Re: [css3-syntax] Preference for parser speccing?

On Fri, May 25, 2012 at 3:14 PM, Sylvain Galineau
<sylvaing@microsoft.com> wrote:
> [Tab Atkins Jr.:]
>> This is just a general preference question for implementors.
>>
>> When I pick up Syntax again, would it be better for me to write the
>> parsing section as if it the tokenizing was already completely done, or
>> interleaved with the tokenizing like the HTML parser is?  What would be
>> more useful?  I can do either, but I'd rather not have to switch partway
>> through, or even after I'm totally done.
>
> Not sure what you're asking. I think I'd rather implement a parsing algorithm
> based on a clear and unambiguous definition of what the tokens actually are.
> Recent threads suggest the latter may need some polishing?

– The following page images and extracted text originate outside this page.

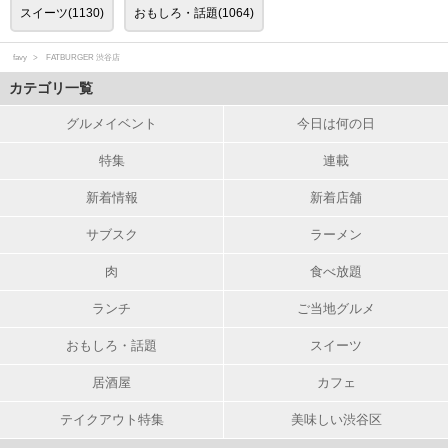
スイーツ(1130)
おもしろ・話題(1064)
favy
FATBURGER 渋谷店
カテゴリ一覧
グルメイベント
今日は何の日
特集
連載
新着情報
新着店舗
サブスク
ラーメン
肉
食べ放題
ランチ
ご当地グルメ
おもしろ・話題
スイーツ
居酒屋
カフェ
テイクアウト特集
美味しい渋谷区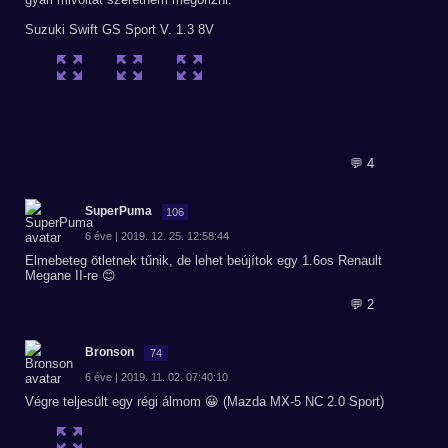
Suzuki Swift GS Sport V. 1.3 8V
💬 4
SuperPuma
106
6 éve | 2019. 12. 25. 12:58:44
Elmebeteg ötletnek tűnik, de lehet beújítok egy 1.6os Renault
Megane II-re 😊
💬 2
Bronson
74
6 éve | 2019. 11. 02. 07:40:10
Végre teljesült egy régi álmom 😀 (Mazda MX-5 NC 2.0 Sport)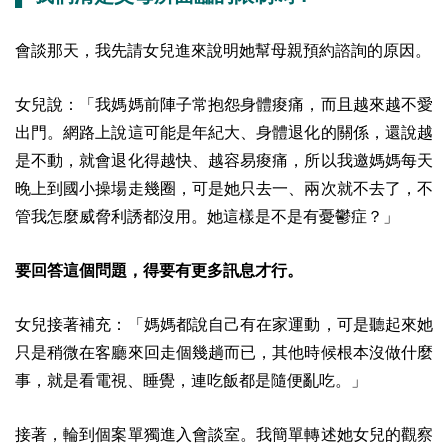
會談那天，我先請女兒進來說明她幫母親預約諮詢的原因。
女兒說：「我媽媽前陣子常抱怨身體痠痛，而且越來越不愛
出門。網路上說這可能是年紀大、身體退化的關係，還說越
是不動，就會退化得越快、越容易痠痛，所以我邀媽媽每天
晚上到國小操場走幾圈，可是她只去一、兩次就不去了，不
管我怎麼威脅利誘都沒用。她這樣是不是有憂鬱症？」
要回答這個問題，得要有更多訊息才行。
女兒接著補充：「媽媽都說自己有在家運動，可是聽起來她
只是稍微在客廳來回走個幾趟而已，其他時候根本沒做什麼
事，就是看電視、睡覺，連吃飯都是隨便亂吃。」
接著，輪到個案單獨進入會談室。我簡單轉述她女兒的觀察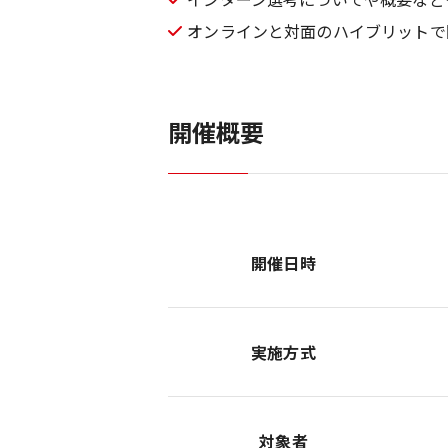
オンラインと対面のハイブリットで
開催概要
開催日時
実施方式
対象者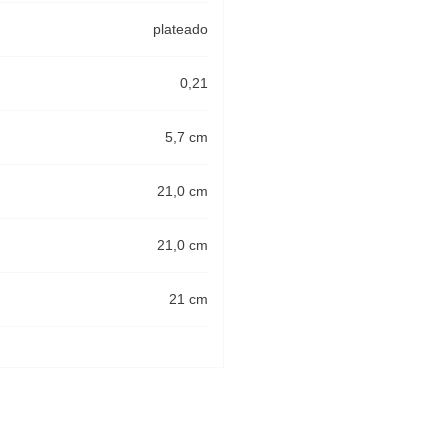
plateado
0,21
5,7 cm
21,0 cm
21,0 cm
21 cm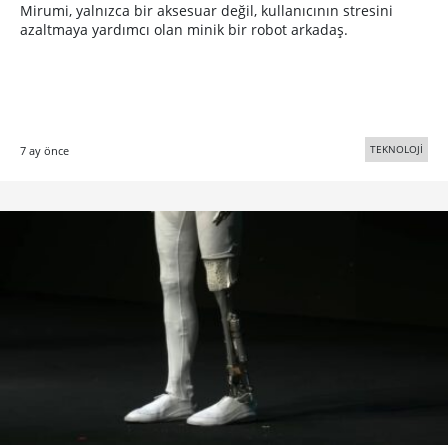
Mirumi, yalnızca bir aksesuar değil, kullanıcının stresini
azaltmaya yardımcı olan minik bir robot arkadaş.
TEKNOLOJİ
7 ay önce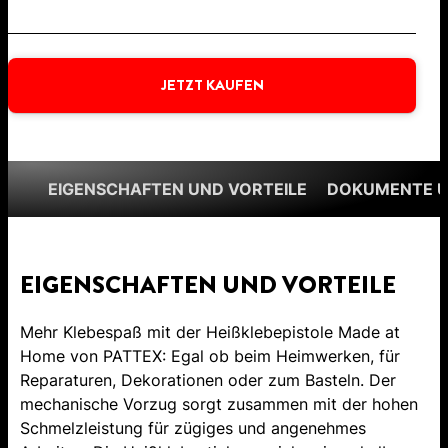
JETZT KAUFEN
EIGENSCHAFTEN UND VORTEILE
DOKUMENTE 
EIGENSCHAFTEN UND VORTEILE
Mehr Klebespaß mit der Heißklebepistole Made at
Home von PATTEX: Egal ob beim Heimwerken, für
Reparaturen, Dekorationen oder zum Basteln. Der
mechanische Vorzug sorgt zusammen mit der hohen
Schmelzleistung für zügiges und angenehmes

Tokens are easy - the tokenizer is already done in Syntax.  The
question is what to do with the parsing step, which turns tokens into
actual CSS structures and values.

HTML, for example, is defined with the tokenizing interleaved with the
parsing.  This is necessary for HTML, because some tags change the
tokenizing rules - if you see a <script>, you stop parsing like HTML
and instead just parse everything as text until you see the </script>,
because what's betweent hose tags simply isn't HTML, and you don't
want to risk screwing it up by parsing as HTML.

CSS *does* technically have this in one circumstance - the an+b syntax
of all the :nth-*() pseudos doesn't directly correspond to the tokens
of CSS.  However, it's possible to solve this by "reversing" the
tokens into something more meaningful, so you don't technically have
to switch contexts.

So the question is simply, as someone implementing or maintaining a
parser, which style is more useful to read?

~TJ

Received on Friday, 25 May 2012 22:24:23 UTC